M. Morris et al., in 1993 in Rapid Communications in Mass Spectrometry, Vol. 7, pp. 1136 to 1140 disclose triple quadrupole mass spectrometry of low-energy ion/molecule products from collision with ammonia.
M. Morris et al., in 1994 in the Journal of the American Society of Mass Spectrometry, Vol. 5, pp. 1042 to 1063 disclose an RF-only quadrupole collision cell for use in tandem mass spectrometry as a component of a triple quadrupole mass spectrometer.
B. A. Thomson et al., in 1995 in Analytical Chemistry, Vol. 67, No. 10, pp. 1696 to 1704 disclose improved collisionally activated dissolution efficiency and mass resolution using a triple quadrupole mass spectrometer.
K. Whelan et al., in 1995 in Rapid Communications in Mass Spectrometry, Vol. 9, pp. 1366 to 1375 disclose ion dissociation reactions included in a high pressure quadrupole collision cell for a triple quadrupole mass spectrometer system.

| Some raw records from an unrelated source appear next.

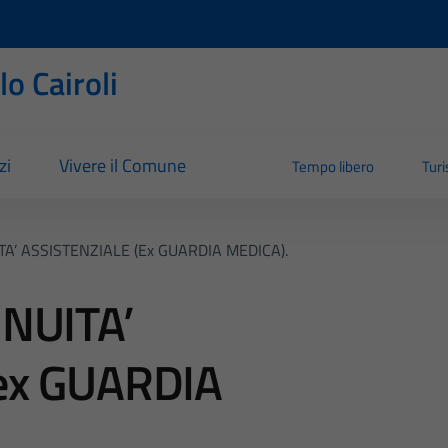
o Cairoli
zi
Vivere il Comune
Tempo libero
Tur
TA’ ASSISTENZIALE (ex GUARDIA MEDICA).
INUITA’
ex GUARDIA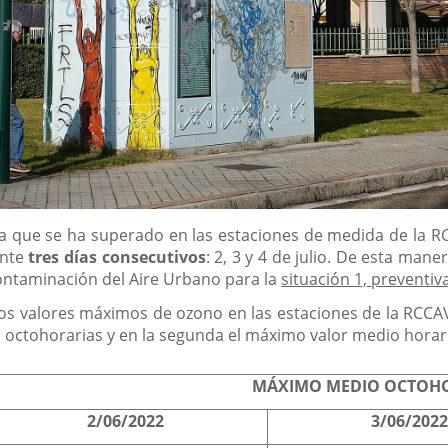
a que se ha superado en las estaciones de medida de la R
ante
tres días consecutivos
: 2, 3 y 4 de julio. De esta man
Contaminación del Aire Urbano para la
situación 1, preventiv
os valores máximos de ozono en las estaciones de la RCCAVA d
 octohorarias y en la segunda el máximo valor medio horar
MÁXIMO MEDIO OCTOHO
2/06/2022
3/06/202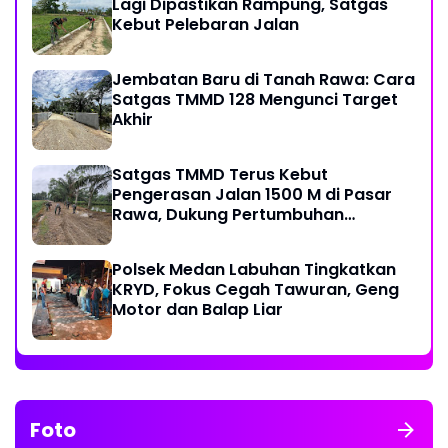
Lagi Dipastikan Rampung, Satgas
Kebut Pelebaran Jalan
Jembatan Baru di Tanah Rawa: Cara
Satgas TMMD 128 Mengunci Target
Akhir
Satgas TMMD Terus Kebut
Pengerasan Jalan 1500 M di Pasar
Rawa, Dukung Pertumbuhan
Ekonomi Warga
Polsek Medan Labuhan Tingkatkan
KRYD, Fokus Cegah Tawuran, Geng
Motor dan Balap Liar
Foto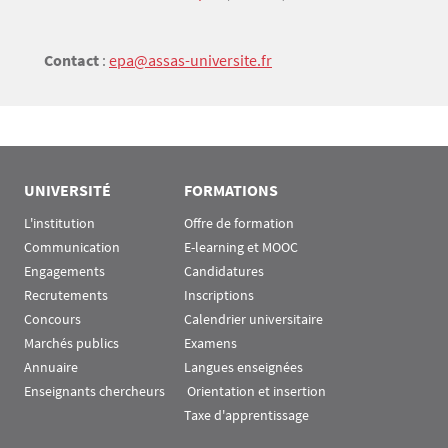
Contact
:
epa@assas-universite.fr
UNIVERSITÉ
FORMATIONS
L'institution
Offre de formation
Communication
E-learning et MOOC
Engagements
Candidatures
Recrutements
Inscriptions
Concours
Calendrier universitaire
Marchés publics
Examens
Annuaire
Langues enseignées
Enseignants chercheurs
 Orientation et insertion
Taxe d'apprentissage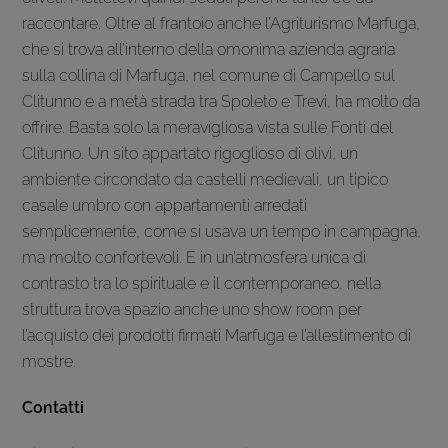
raccontare. Oltre al frantoio anche l’Agriturismo Marfuga,
che si trova all’interno della omonima azienda agraria
sulla collina di Marfuga, nel comune di Campello sul
Clitunno e a metà strada tra Spoleto e Trevi, ha molto da
offrire. Basta solo la meravigliosa vista sulle Fonti del
Clitunno. Un sito appartato rigoglioso di olivi, un
ambiente circondato da castelli medievali, un tipico
casale umbro con appartamenti arredati
semplicemente, come si usava un tempo in campagna,
ma molto confortevoli. E in un’atmosfera unica di
contrasto tra lo spirituale e il contemporaneo, nella
struttura trova spazio anche uno show room per
l’acquisto dei prodotti firmati Marfuga e l’allestimento di
mostre.
Contatti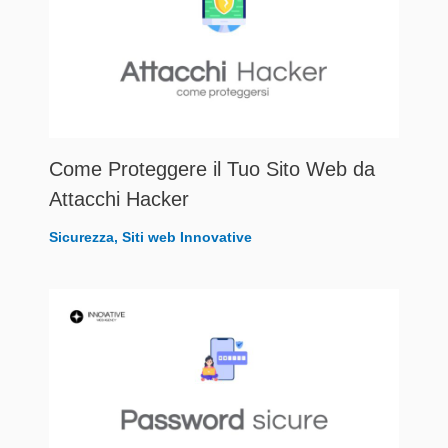
Come Proteggere il Tuo Sito Web da
Attacchi Hacker
Sicurezza
,
Siti web Innovative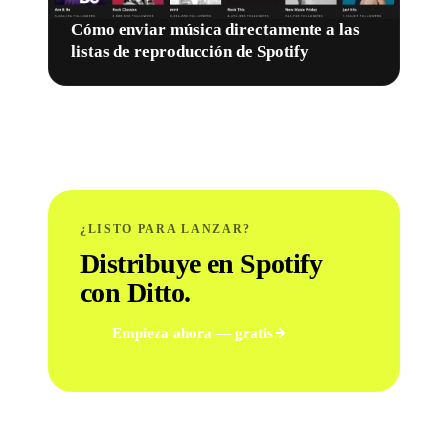
Cómo enviar música directamente a las
listas de reproducción de Spotify
¿LISTO PARA LANZAR?
Distribuye en Spotify
con Ditto.
Empieza ahora — gratis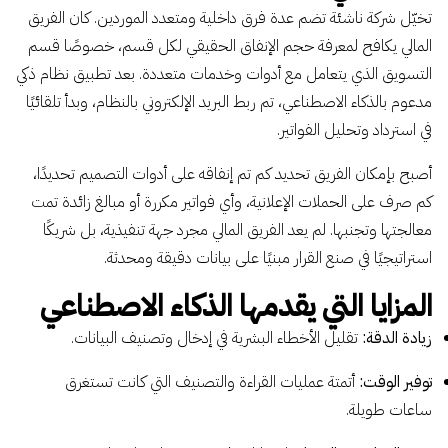
تخيّل شركة ناشئة تضم عدة فرق داخلية ومتعدد الموردين. كان الفريق
المالي يكافح لمعرفة حجم الإنفاق الحقيقي لكل قسم، خصوصًا قسم
التسويق الذي يتعامل مع أدوات وخدمات متعددة. بعد تطبيق نظام ذكي
مدعوم بالذكاء الاصطناعي، تم ربط البريد الإلكتروني بالنظام، وبدأ تلقائيًا
في استرداد وتحليل الفواتير.
أصبح بإمكان الفريق تحديد كم تم إنفاقه على أدوات التصميم تحديدًا،
كم صرف على الحملات الإعلانية، وأي فواتير مكررة أو مبالغ زائدة تمت
معالجتها وتجنبها. لم يعد الفريق المالي مجرد جهة تنفيذية، بل شريكًا
استراتيجيًا في صنع القرار مبنيًا على بيانات دقيقة ومحدثة.
المزايا التي يقدمها الذكاء الاصطناعي
زيادة الدقة:
تقليل الأخطاء البشرية في إدخال وتصنيف البيانات.
توفير الوقت:
أتمتة عمليات القراءة والتصنيف التي كانت تستغرق
ساعات طويلة.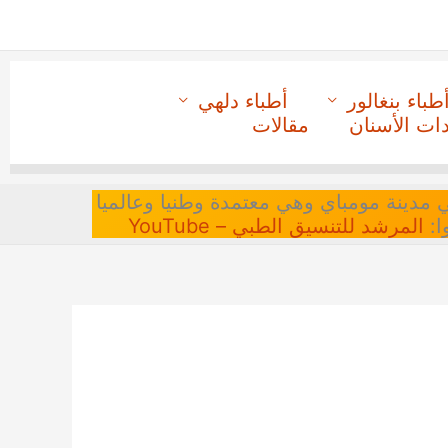
طباء بنغالور
أطباء دلهي
دات الأسنان
مقالات
 في مدينة مومباي وهي معتمدة وطنيا وعالميا
ا:
المرشد للتنسيق الطبي – YouTube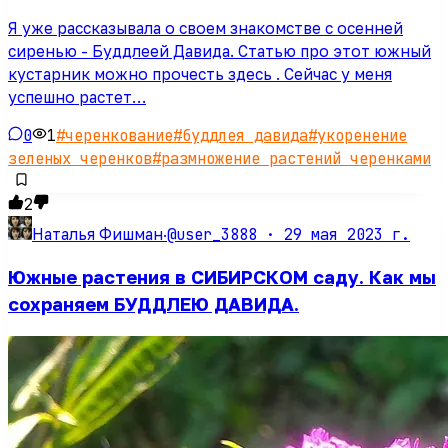
Я уже рассказывала о своем знакомстве с осенней
сиренью - Буддлеей Давида. Статью про этот южный
кустарник можно прочесть здесь . Сейчас у меня
успешно растет…
0
1
#
черенкование
#
буддлея давида
#
укоренение
зеленых черенков
#
размножение растений черенками
2
@user_3888 ·
29 мая 2023 г.
Наталья Фишман
·
Южные растения в СИБИРСКОМ саду. Как мы
сохраняем БУДДЛЕЮ ДАВИДА.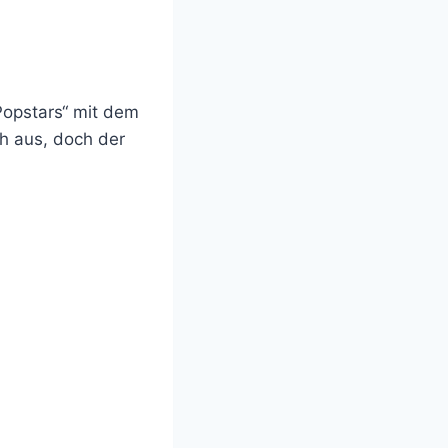
Popstars“ mit dem
ch aus, doch der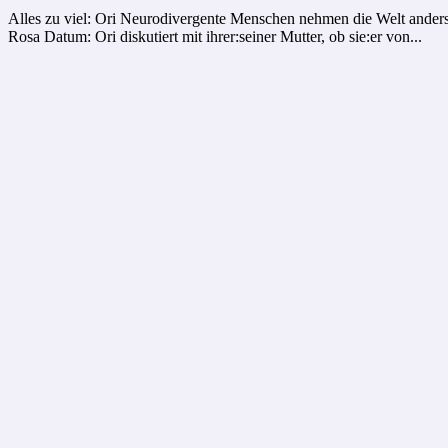
Alles zu viel: Ori Neurodivergente Menschen nehmen die Welt anders 
Rosa Datum: Ori diskutiert mit ihrer:seiner Mutter, ob sie:er von...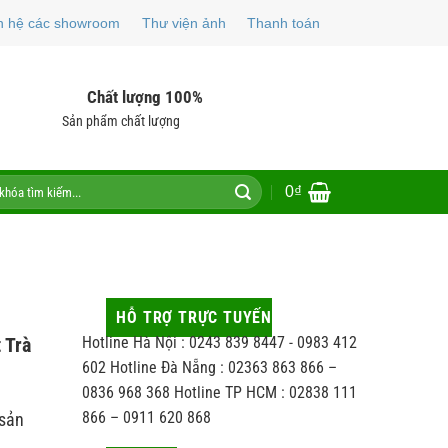
n hệ các showroom
Thư viện ảnh
Thanh toán
Chất lượng 100%
Sản phẩm chất lượng
0
₫
HỖ TRỢ TRỰC TUYẾN
Hotline Hà Nội : 0243 839 8447 - 0983 412
 Trà
602 Hotline Đà Nẵng : 02363 863 866 –
0836 968 368 Hotline TP HCM : 02838 111
866 – 0911 620 868
 sản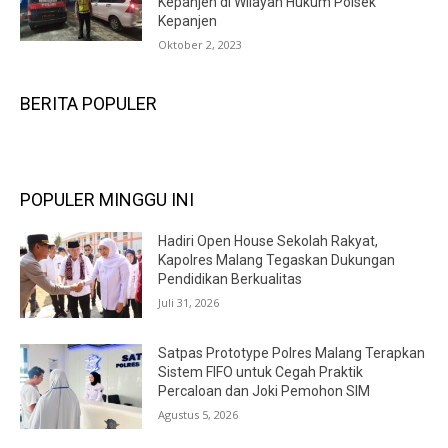
Kepanjen di Wilayah Hukum Polsek
Kepanjen
Oktober 2, 2023
BERITA POPULER
POPULER MINGGU INI
Hadiri Open House Sekolah Rakyat,
Kapolres Malang Tegaskan Dukungan
Pendidikan Berkualitas
Juli 31, 2026
Satpas Prototype Polres Malang Terapkan
Sistem FIFO untuk Cegah Praktik
Percaloan dan Joki Pemohon SIM
Agustus 5, 2026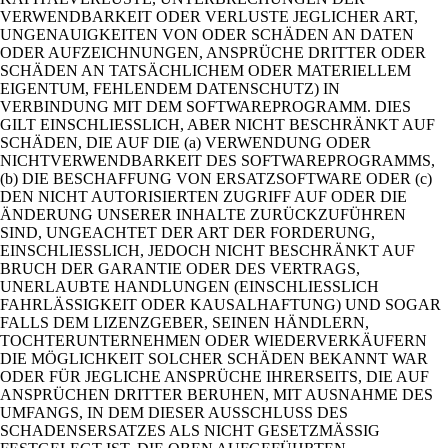
VERWENDBARKEIT ODER VERLUSTE JEGLICHER ART,
UNGENAUIGKEITEN VON ODER SCHÄDEN AN DATEN
ODER AUFZEICHNUNGEN, ANSPRÜCHE DRITTER ODER
SCHÄDEN AN TATSÄCHLICHEM ODER MATERIELLEM
EIGENTUM, FEHLENDEM DATENSCHUTZ) IN
VERBINDUNG MIT DEM SOFTWAREPROGRAMM. DIES
GILT EINSCHLIESSLICH, ABER NICHT BESCHRÄNKT AUF
SCHÄDEN, DIE AUF DIE (a) VERWENDUNG ODER
NICHTVERWENDBARKEIT DES SOFTWAREPROGRAMMS,
(b) DIE BESCHAFFUNG VON ERSATZSOFTWARE ODER (c)
DEN NICHT AUTORISIERTEN ZUGRIFF AUF ODER DIE
ÄNDERUNG UNSERER INHALTE ZURÜCKZUFÜHREN
SIND, UNGEACHTET DER ART DER FORDERUNG,
EINSCHLIESSLICH, JEDOCH NICHT BESCHRÄNKT AUF
BRUCH DER GARANTIE ODER DES VERTRAGS,
UNERLAUBTE HANDLUNGEN (EINSCHLIESSLICH
FAHRLÄSSIGKEIT ODER KAUSALHAFTUNG) UND SOGAR
FALLS DEM LIZENZGEBER, SEINEN HÄNDLERN,
TOCHTERUNTERNEHMEN ODER WIEDERVERKÄUFERN
DIE MÖGLICHKEIT SOLCHER SCHÄDEN BEKANNT WAR
ODER FÜR JEGLICHE ANSPRÜCHE IHRERSEITS, DIE AUF
ANSPRÜCHEN DRITTER BERUHEN, MIT AUSNAHME DES
UMFANGS, IN DEM DIESER AUSSCHLUSS DES
SCHADENSERSATZES ALS NICHT GESETZMÄSSIG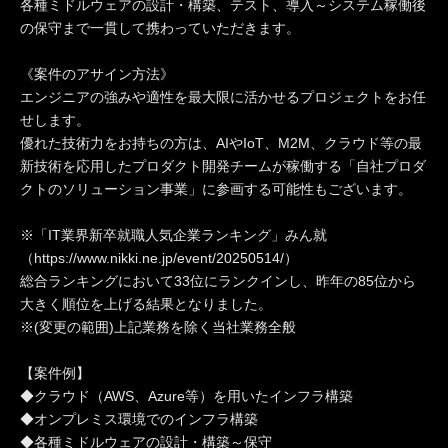
各種ミドルウェアの設計・構築、テスト、導入～システム稼働後
の保守まで一貫して携わっていただきます。
《案件のアサイン方法》
エンジニアの強みや適性を最大限に活かせるプロジェクトをお任
せします。
優れた技術力をお持ちの方は、AIやIoT、M2M、クラウド等の最
新技術を応用したプロダクト開発チームが稼働する「自社プロダ
クトのソリューション事業」に参画する可能性もございます。
※「IT業界新卒就職人気企業ランキング」みん就
（
https://www.nikki.ne.jp/event/20250514/
）
総合ランキングにおいて33位にランクインし、昨年の85位から
大きく順位を上げる結果となりました。
※(変更の範囲)上記業務を除く当社業務全般
【案件例】
◆クラウド（AWS、Azure等）を用いたインフラ構築
◆オンプレミス環境でのインフラ構築
◆各種ミドルウェアの設計・構築～保守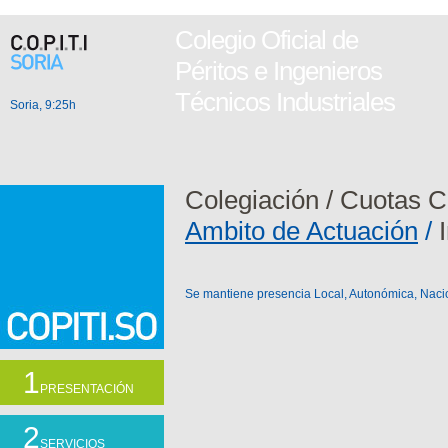
Colegio Oficial de
Péritos e Ingenieros
Técnicos Industriales
Soria, 9:25h
Colegiación
/
Cuotas C
Ambito de Actuación
/
Se mantiene presencia Local, Autonómica, Nacion
1
PRESENTACIÓN
2
SERVICIOS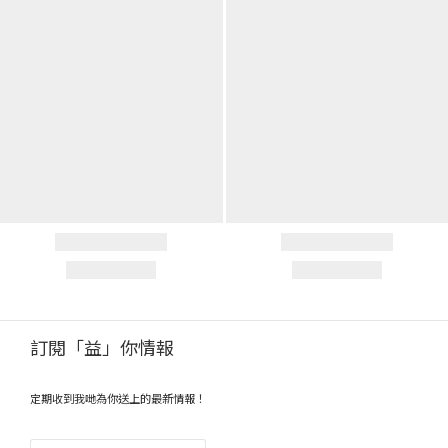
訂閱「益」你情報
定期收到我哋為你送上的最新情報！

None of these patents or articles individually or collectively teach or suggest the present invention.
All articles, references, patents, patent applications, provisional patent applications, standards, and the like cited herein are incorporated by reference in their entirety.
As can be seen from the discussion herein, a need exists for a simple method and apparatus to ionize a neutral gas sample in a carrier gas within an RF-only quadrupole followed by collection and detection using a RF/DC quadrupole mass spectrometer. The present invention provides a solution for this need.